You can now delete the license.jwt file.

If you need to update the JWT at any time, update the license.jwt field in the Secret using kubectl edit and apply the changes.

Note:
For more information on why this is needed and additional configuration options, including how to report to NGINX Instance Manager instead, see the NGINX Plus Image and JWT Requirement document.

Deploy NGINX Gateway Fabric

Installing the Gateway API resources

Note:
The Gateway API resources from the standard channel must be installed before deploying NGINX Gateway Fabric. If they are already installed in your cluster, please ensure they are the correct version as supported by the NGINX Gateway Fabric - see the Technical Specifications.

To install the Gateway API resources, run the following:

kubectl kustomize "https://github.com/nginxinc/nginx-gateway-fabric/config/crd/gateway-api/standard?ref=v1.5.0" | kubectl apply -f -
Note:
If you plan to use the edge version of NGINX Gateway Fabric, you can replace the version in ref with main, for example ref=main.

Alternatively, you can install the Gateway API resources from the experimental channel. Installing Gateway API resources from the experimental channel includes everything in the standard release channel plus additional experimental resources and fields. NGINX Gateway Fabric currently supports a subset of the additional features provided by the experimental channel. To install from the experimental channel, run the following:

kubectl kustomize "https://github.com/nginxinc/nginx-gateway-fabric/config/crd/gateway-api/experimental?ref=v1.5.0" | kubectl apply -f -
Note:
To learn more about what Gateway API resources NGINX Gateway Fabric currently supports, visit our Gateway API Compatibility document.

Install from the OCI registry

The following steps install NGINX Gateway Fabric directly from the OCI helm registry. If you prefer, you can install from sources instead.

To install the latest stable release of NGINX Gateway Fabric in the nginx-gateway namespace, run the following command:

helm install ngf oci://ghcr.io/nginxinc/charts/nginx-gateway-fabric --create-namespace -n nginx-gateway

Note:
If applicable, replace the F5 Container registry private-registry.nginx.com with your internal registry for your NGINX Plus image, and replace nginx-plus-registry-secret with your Secret name containing the registry credentials. If your NGINX Plus JWT Secret has a different name than the default nplus-license, then define that name using the nginx.usage.secretName flag.

To install the latest stable release of NGINX Gateway Fabric in the nginx-gateway namespace, run the following command:

helm install ngf oci://ghcr.io/nginxinc/charts/nginx-gateway-fabric  --set nginx.image.repository=private-registry.nginx.com/nginx-gateway-fabric/nginx-plus --set nginx.plus=true --set serviceAccount.imagePullSecret=nginx-plus-registry-secret -n nginx-gateway

ngf is the name of the release, and can be changed to any name you want. This name is added as a prefix to the Deployment name.

If you want the latest version from the main branch, add --version 0.0.0-edge to your install command.

To wait for the Deployment to be ready, you can either add the --wait flag to the helm install command, or run the following after installing:

kubectl wait --timeout=5m -n nginx-gateway deployment/ngf-nginx-gateway-fabric --for=condition=Available

Install from sources

If you prefer to install directly from sources, instead of through the OCI helm registry, use the following steps.
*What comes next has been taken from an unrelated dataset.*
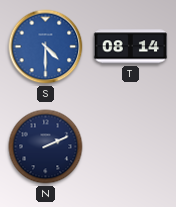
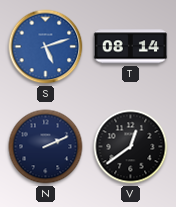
S: 4:30 -> 5:12
V: none -> 12:39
Pull the latest stable release of the NGINX Gateway Fabric chart:

helm pull oci://ghcr.io/nginxinc/charts/nginx-gateway-fabric --untar
cd nginx-gateway-fabric

If you want the latest version from the main branch, add --version 0.0.0-edge to your pull command.

To install the chart into the nginx-gateway namespace, run the following command:

helm install ngf . --create-namespace -n nginx-gateway

Note:
If applicable, replace the F5 Container registry private-registry.nginx.com with your internal registry for your NGINX Plus image, and replace nginx-plus-registry-secret with your Secret name containing the registry credentials. If your NGINX Plus JWT Secret has a different name than the default nplus-license, then define that name using the nginx.usage.secretName flag.
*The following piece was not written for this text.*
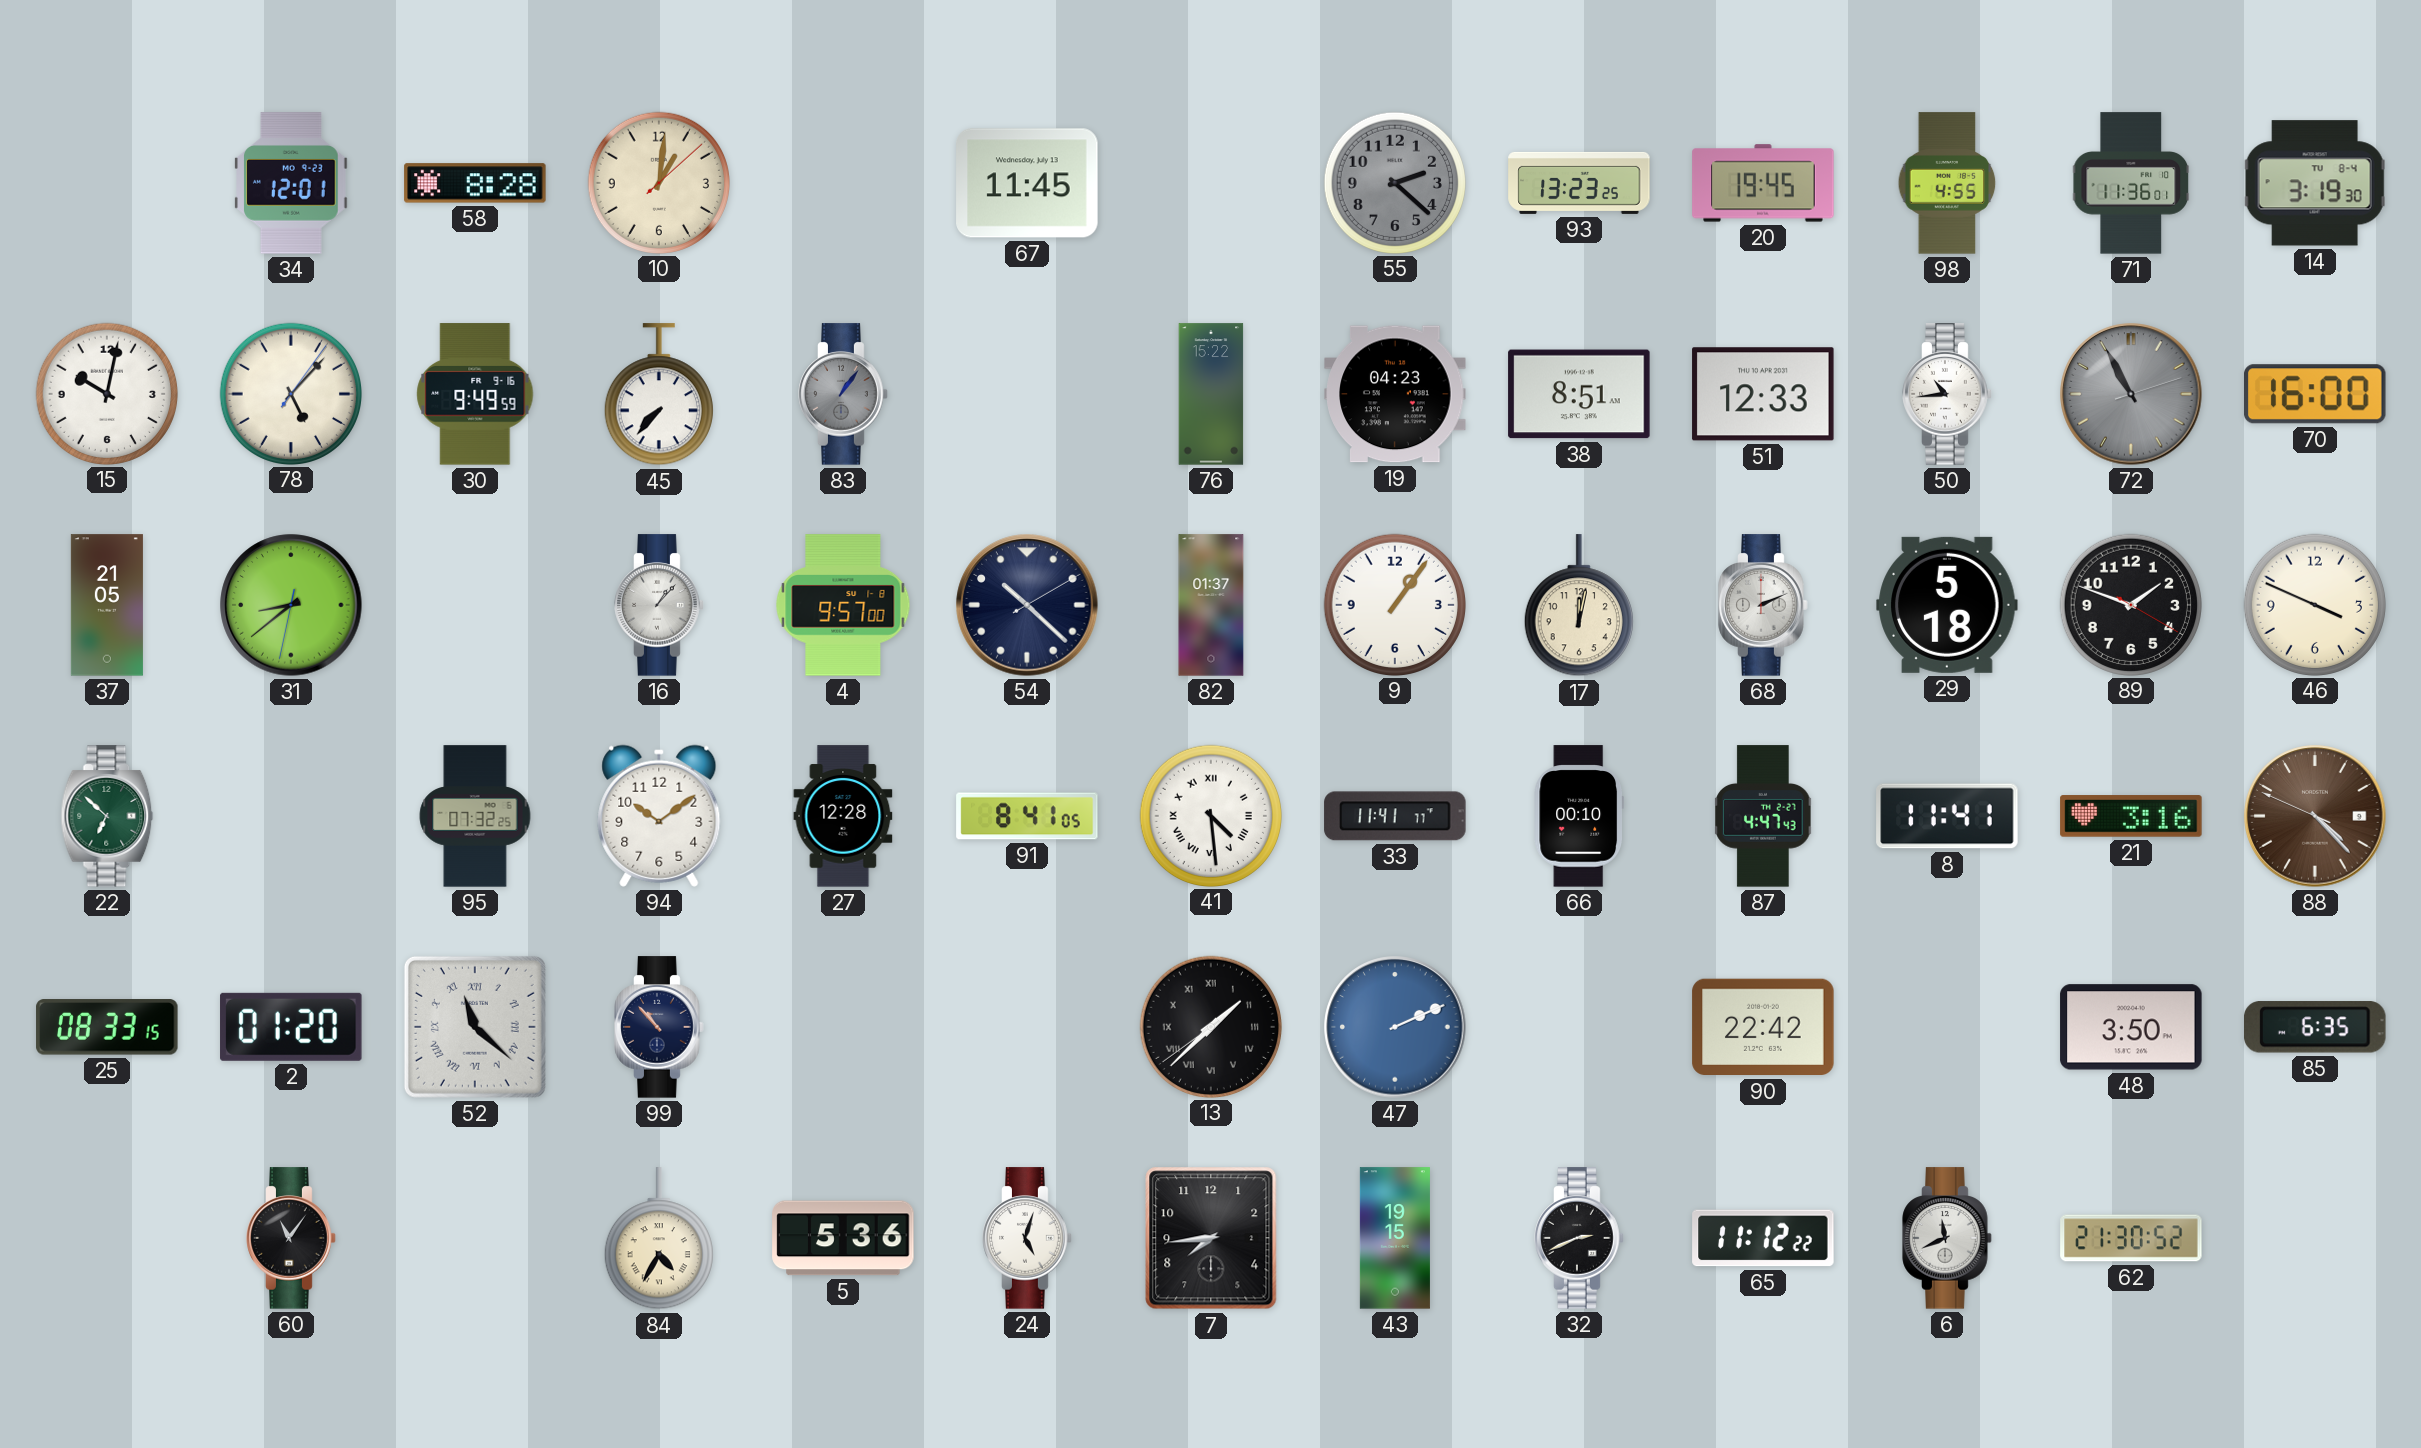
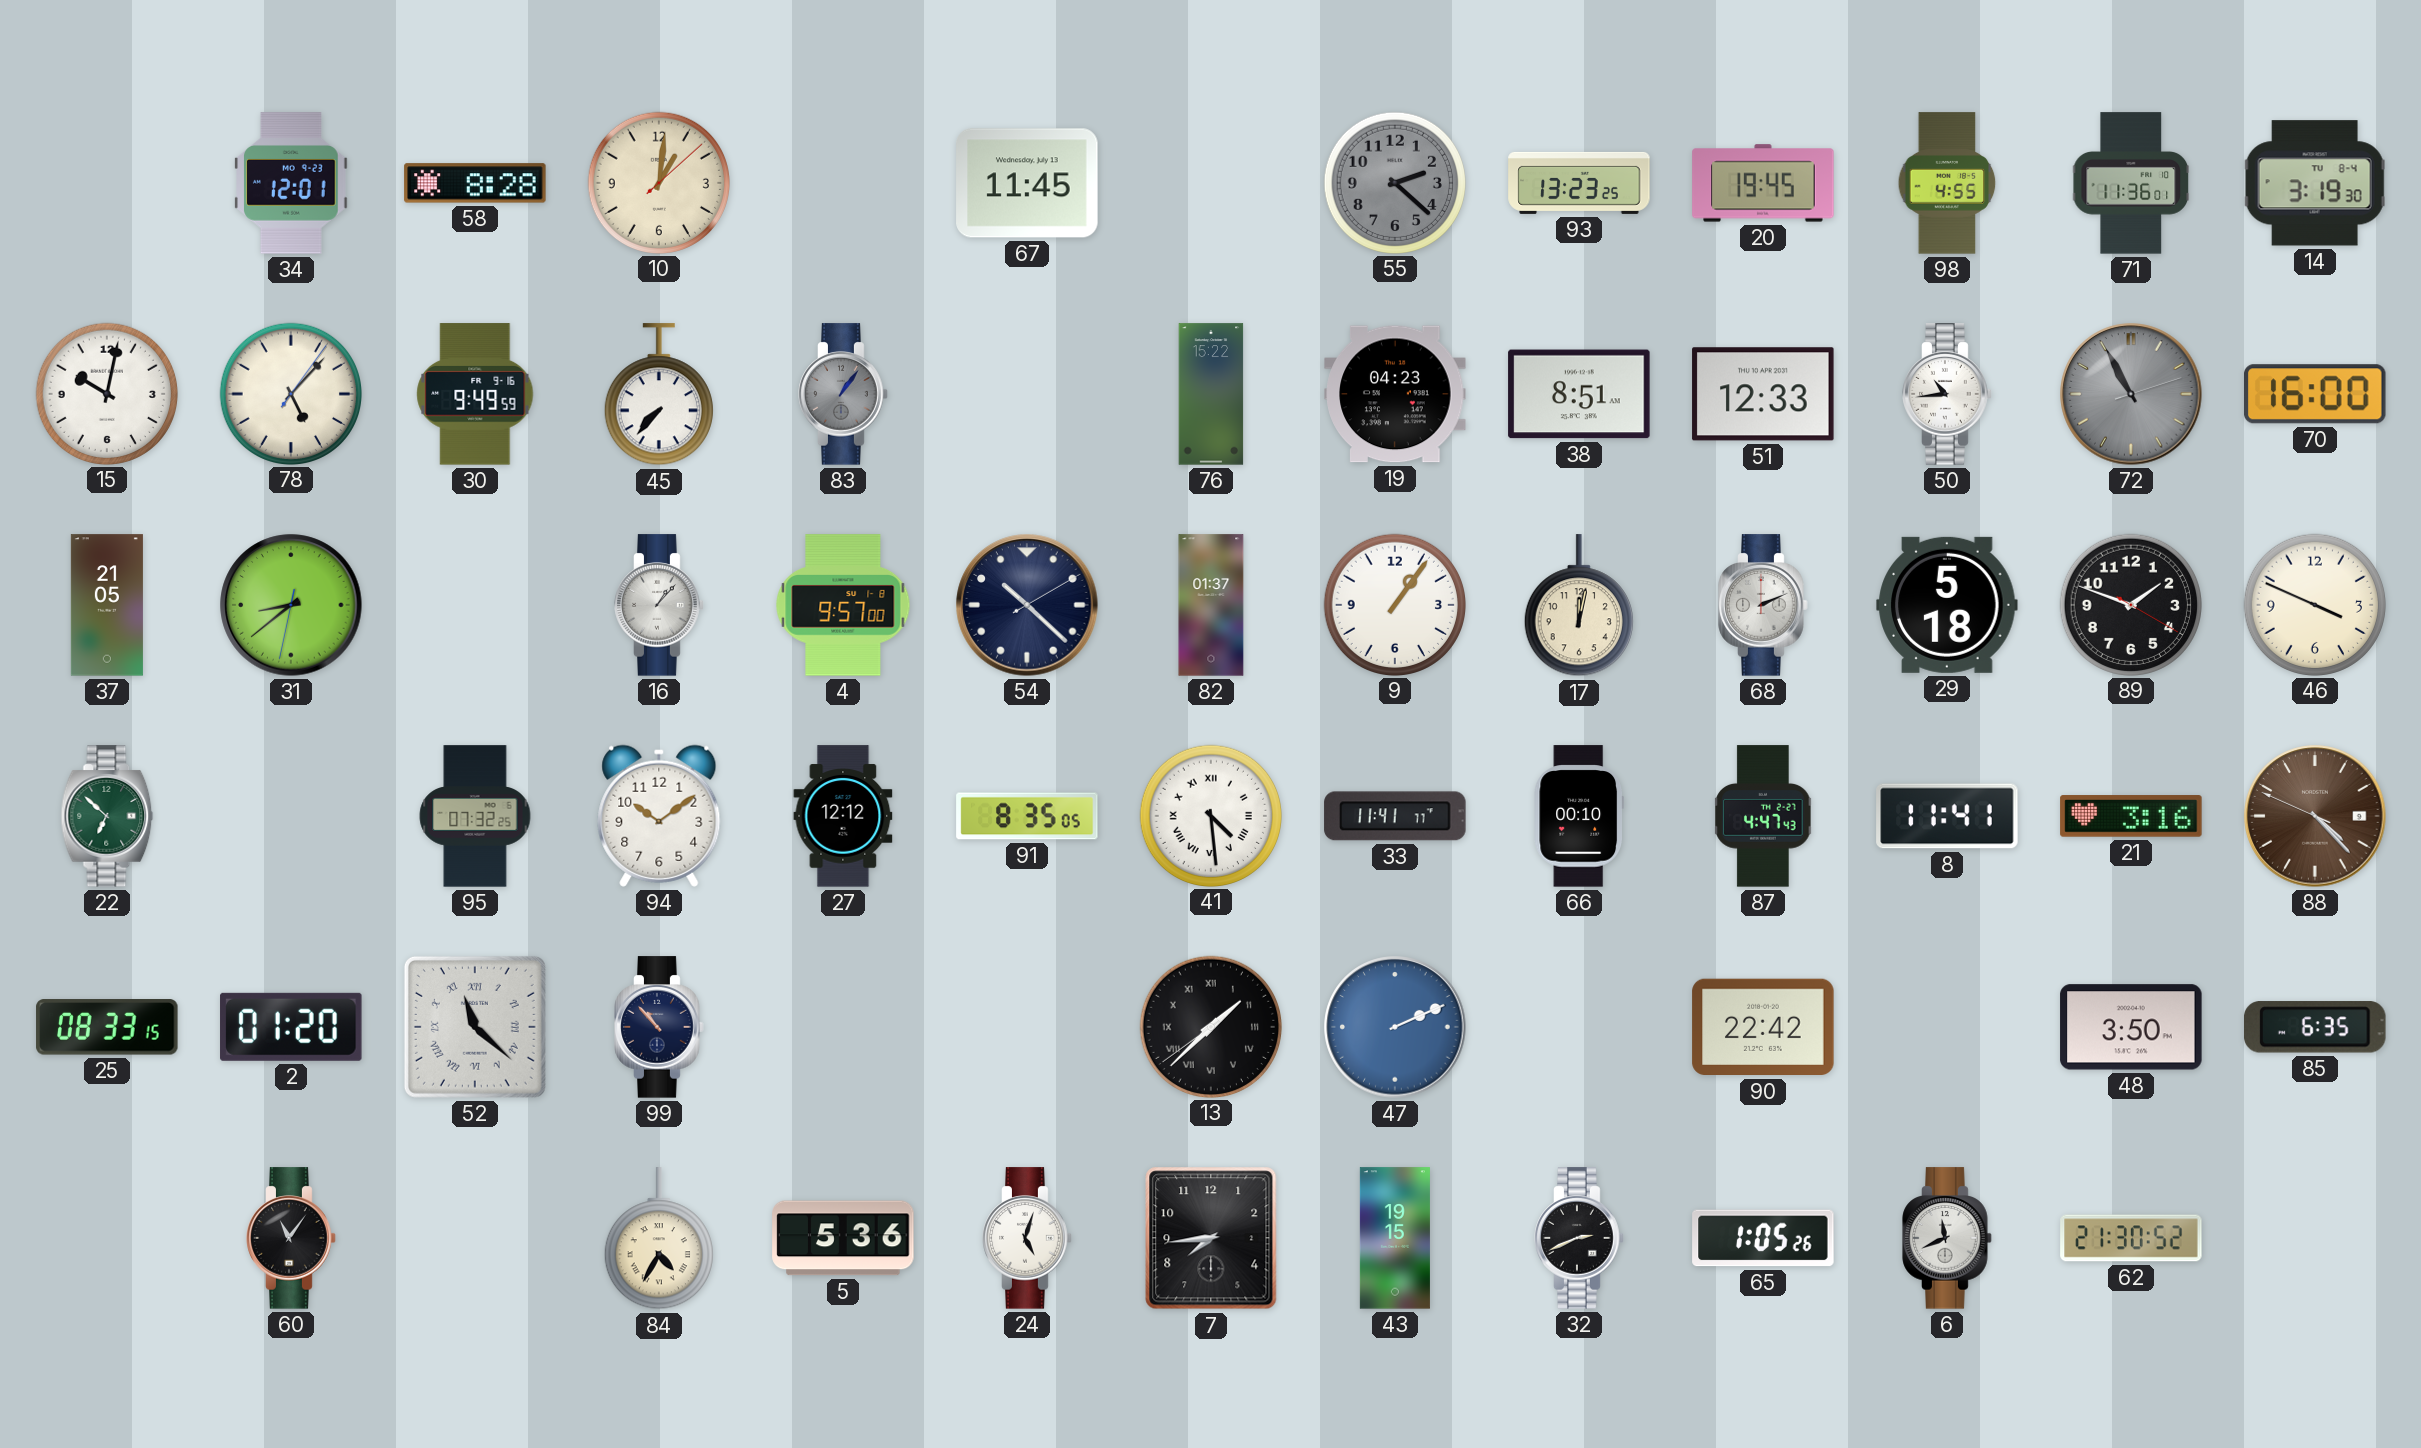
27: 12:28 -> 12:12
91: 8:41 -> 8:35
65: 11:12 -> 1:05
To install the chart into the nginx-gateway namespace, run the following command:

helm install ngf . --set nginx.image.repository=private-registry.nginx.com/nginx-gateway-fabric/nginx-plus --set nginx.plus=true --set serviceAccount.imagePullSecret=nginx-plus-registry-secret -n nginx-gateway

ngf is the name of the release, and can be changed to any name you want. This name is added as a prefix to the Deployment name.

To wait for the Deployment to be ready, you can either add the --wait flag to the helm install command, or run the following after installing:

kubectl wait --timeout=5m -n nginx-gateway deployment/ngf-nginx-gateway-fabric --for=condition=Available

Custom installation options

Service type

By default, the NGINX Gateway Fabric helm chart deploys a LoadBalancer Service.

To use a NodePort Service instead:

helm install ngf oci://ghcr.io/nginxinc/charts/nginx-gateway-fabric --create-namespace -n nginx-gateway --set service.type=NodePort

To disable the creation of a Service:

helm install ngf oci://ghcr.io/nginxinc/charts/nginx-gateway-fabric --create-namespace -n nginx-gateway --set service.create=false

Experimental features

We support a subset of the additional features provided by the Gateway API experimental channel. To enable the experimental features of Gateway API which are supported by NGINX Gateway Fabric:

helm install ngf oci://ghcr.io/nginxinc/charts/nginx-gateway-fabric --create-namespace -n nginx-gateway --set nginxGateway.gwAPIExperimentalFeatures.enable=true
Note:
Requires the Gateway APIs installed from the experimental channel.

Examples

You can find several examples of configuration options of the values.yaml file in the helm examples directory.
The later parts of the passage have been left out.